■ BRIEF
Reproduce verbatim the lines of the material below, starting at the line with "И вот твоя строка, не ставшая строкой" and ending at the line with "תרגול רב של היבטים השונים של השפה. הנה מספר", both inclusive; skip the rest.

■ MATERIAL PROVIDED
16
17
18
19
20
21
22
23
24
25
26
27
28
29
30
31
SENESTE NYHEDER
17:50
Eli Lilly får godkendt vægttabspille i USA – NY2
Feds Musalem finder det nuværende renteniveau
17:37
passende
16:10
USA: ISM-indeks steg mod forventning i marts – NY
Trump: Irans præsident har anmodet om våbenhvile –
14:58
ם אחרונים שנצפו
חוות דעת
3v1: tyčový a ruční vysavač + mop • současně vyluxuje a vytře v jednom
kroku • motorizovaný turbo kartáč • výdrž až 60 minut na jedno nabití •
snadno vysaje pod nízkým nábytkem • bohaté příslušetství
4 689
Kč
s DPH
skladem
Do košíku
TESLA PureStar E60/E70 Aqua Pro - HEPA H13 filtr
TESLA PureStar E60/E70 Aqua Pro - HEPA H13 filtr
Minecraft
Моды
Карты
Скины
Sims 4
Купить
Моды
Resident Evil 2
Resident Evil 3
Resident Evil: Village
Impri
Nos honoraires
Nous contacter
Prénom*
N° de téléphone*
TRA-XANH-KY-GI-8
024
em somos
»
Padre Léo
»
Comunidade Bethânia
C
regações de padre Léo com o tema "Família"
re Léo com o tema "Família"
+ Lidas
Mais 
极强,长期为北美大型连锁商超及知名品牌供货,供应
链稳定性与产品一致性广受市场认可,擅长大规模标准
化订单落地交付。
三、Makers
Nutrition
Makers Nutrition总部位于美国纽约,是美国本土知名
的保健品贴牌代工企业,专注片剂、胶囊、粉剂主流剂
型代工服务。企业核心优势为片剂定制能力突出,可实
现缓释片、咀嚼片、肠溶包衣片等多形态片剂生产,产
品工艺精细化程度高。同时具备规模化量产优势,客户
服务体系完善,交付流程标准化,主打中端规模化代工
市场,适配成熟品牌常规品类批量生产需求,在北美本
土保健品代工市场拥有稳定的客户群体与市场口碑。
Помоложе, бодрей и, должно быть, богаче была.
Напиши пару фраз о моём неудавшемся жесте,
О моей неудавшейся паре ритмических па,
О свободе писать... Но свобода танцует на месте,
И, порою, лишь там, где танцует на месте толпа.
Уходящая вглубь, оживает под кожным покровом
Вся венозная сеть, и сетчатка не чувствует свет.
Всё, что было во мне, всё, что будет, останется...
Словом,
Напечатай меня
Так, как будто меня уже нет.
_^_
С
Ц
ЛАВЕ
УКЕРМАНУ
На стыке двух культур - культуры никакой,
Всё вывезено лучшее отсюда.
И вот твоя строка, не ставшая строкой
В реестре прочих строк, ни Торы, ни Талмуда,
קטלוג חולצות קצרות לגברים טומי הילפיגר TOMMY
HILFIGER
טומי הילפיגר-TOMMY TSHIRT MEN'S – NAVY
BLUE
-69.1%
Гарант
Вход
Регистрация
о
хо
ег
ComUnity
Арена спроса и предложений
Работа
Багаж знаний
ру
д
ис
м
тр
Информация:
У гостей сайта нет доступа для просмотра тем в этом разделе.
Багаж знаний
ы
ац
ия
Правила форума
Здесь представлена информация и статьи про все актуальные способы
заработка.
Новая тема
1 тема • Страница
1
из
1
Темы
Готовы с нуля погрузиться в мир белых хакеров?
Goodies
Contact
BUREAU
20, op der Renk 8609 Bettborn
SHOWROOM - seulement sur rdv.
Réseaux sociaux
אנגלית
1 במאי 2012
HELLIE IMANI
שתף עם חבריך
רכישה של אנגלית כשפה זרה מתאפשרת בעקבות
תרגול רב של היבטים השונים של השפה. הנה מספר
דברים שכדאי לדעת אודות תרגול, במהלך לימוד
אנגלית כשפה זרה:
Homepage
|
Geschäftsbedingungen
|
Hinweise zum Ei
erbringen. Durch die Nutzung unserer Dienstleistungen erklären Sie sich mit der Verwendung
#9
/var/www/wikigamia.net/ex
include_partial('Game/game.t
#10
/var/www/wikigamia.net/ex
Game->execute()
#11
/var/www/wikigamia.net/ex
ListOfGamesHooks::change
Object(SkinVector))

■ COMPLETED TASK
И вот твоя строка, не ставшая строкой
В реестре прочих строк, ни Торы, ни Талмуда,
קטלוג חולצות קצרות לגברים טומי הילפיגר TOMMY
HILFIGER
טומי הילפיגר-TOMMY TSHIRT MEN'S – NAVY
BLUE
-69.1%
Гарант
Вход
Регистрация
о
хо
ег
ComUnity
Арена спроса и предложений
Работа
Багаж знаний
ру
д
ис
м
тр
Информация:
У гостей сайта нет доступа для просмотра тем в этом разделе.
Багаж знаний
ы
ац
ия
Правила форума
Здесь представлена информация и статьи про все актуальные способы
заработка.
Новая тема
1 тема • Страница
1
из
1
Темы
Готовы с нуля погрузиться в мир белых хакеров?
Goodies
Contact
BUREAU
20, op der Renk 8609 Bettborn
SHOWROOM - seulement sur rdv.
Réseaux sociaux
אנגלית
1 במאי 2012
HELLIE IMANI
שתף עם חבריך
רכישה של אנגלית כשפה זרה מתאפשרת בעקבות
תרגול רב של היבטים השונים של השפה. הנה מספר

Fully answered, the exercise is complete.